That was a while back. The battery and motors arrived recently and I put this thing together.
Generic FK130SH
Installed in a Stryfe cage.
The battery I am using, a Zippy Compact 2S 850mAh 25C.
The only battery box mod, aside from gutting out all the AA related stuff from the inside, is to grind this spot. This is where the wires exit the wrapping of the pack and the relief avoids pinching them.
Dropped in place.
Installed. There is a PVC piece added to prevent the pack from moving forward, and I have replaced the JST RCY with a Deans Ultra.
Everything crams in nicely. The battery box cover has had the ribs removed on the backside
Closed.
Internals. Wired with 16AWG teflon, full size micro, all standard stuff. You can also see the "vortex" muzzle device here
This feed guide is one of the defining features that separates this from "just a Stryfe". It is ~2mm sheet, and bonded to the underside of the old support area for the lockbolt/dart sensor that of course went in the trash.
And this is what it does; support the top round in the mag and prevent it from working upward through the feed lips over time. This is going to be a sidearm, so this is a very necessary feature for reliability. It prevents malfunction clearance without dropping the mag and prevents toploading, but it allows trouble-free use of mags with very strong springs (like 6-rounders, which are what will be used in a pistol) over any period of time.

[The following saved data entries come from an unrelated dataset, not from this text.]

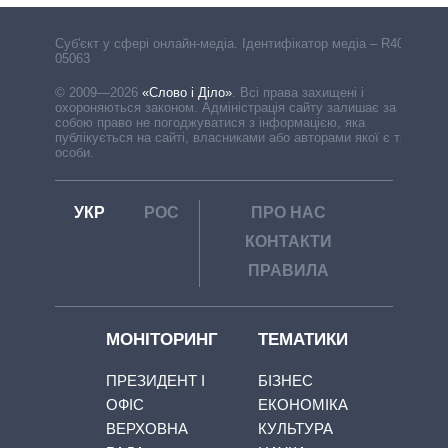
Cуб'єкт у сфері онлайн-медіа. Ідентифікатор медіа – R40-
05063
© 2009—2026
«Слово і Діло»
.
Всі права захищені і
охороняються законом. Адміністрація сайту залишає за
собою право не погоджуватися з інформацією, яка
публікується на сайті, власниками або авторами якої є треті
особи.
УКР
РОС
ПРО НАС
КОНТАКТИ
ПРАВИЛА
МОНІТОРИНГ
ТЕМАТИКИ
ПРЕЗИДЕНТ І
БІЗНЕС
ОФІС
ЕКОНОМІКА
ВЕРХОВНА
КУЛЬТУРА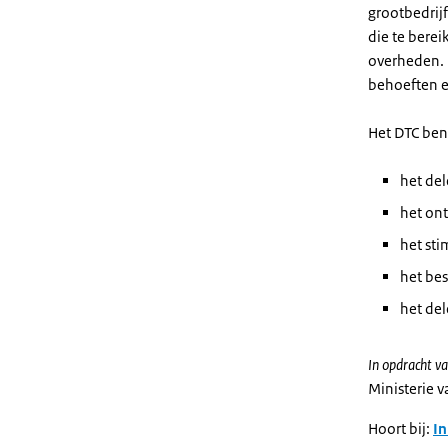
grootbedrijf
die te bere
overheden. D
behoeften e
Het DTC ben
het del
het ont
het st
het bes
het de
In opdracht va
Ministerie 
Hoort bij:
In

You can also see the spring feed guides installed in the cage. These are there to provide spring pressure to hold darts in the mag and avoid any remote chance of the dart working forward into the flywheels and locking them up.
With my primary.
Now I just have to wait for that holster to arrive.
I am happy with the results of this build (which are alright response and nominal velocities), but I don't like how loud and rough it is. It could use a set of better balanced flywheels (but definitely can't handle any more flywheel mass). These motors rev a bit too high in my opinion, and the battery is also too small and has too high an IR to get either optimal motor performance or optimal service life out of the battery. I still don't like flatpak lipo and I still don't like 130 motors.
However, in terms of a cheap power system ($5.10 battery, $3.58 motor set) that is available at present and fits into a pistol form factor, it is pretty damn good. It has a mean buzz and a nasty sting and it will sure get me out of more bad situations than a single-action revolver.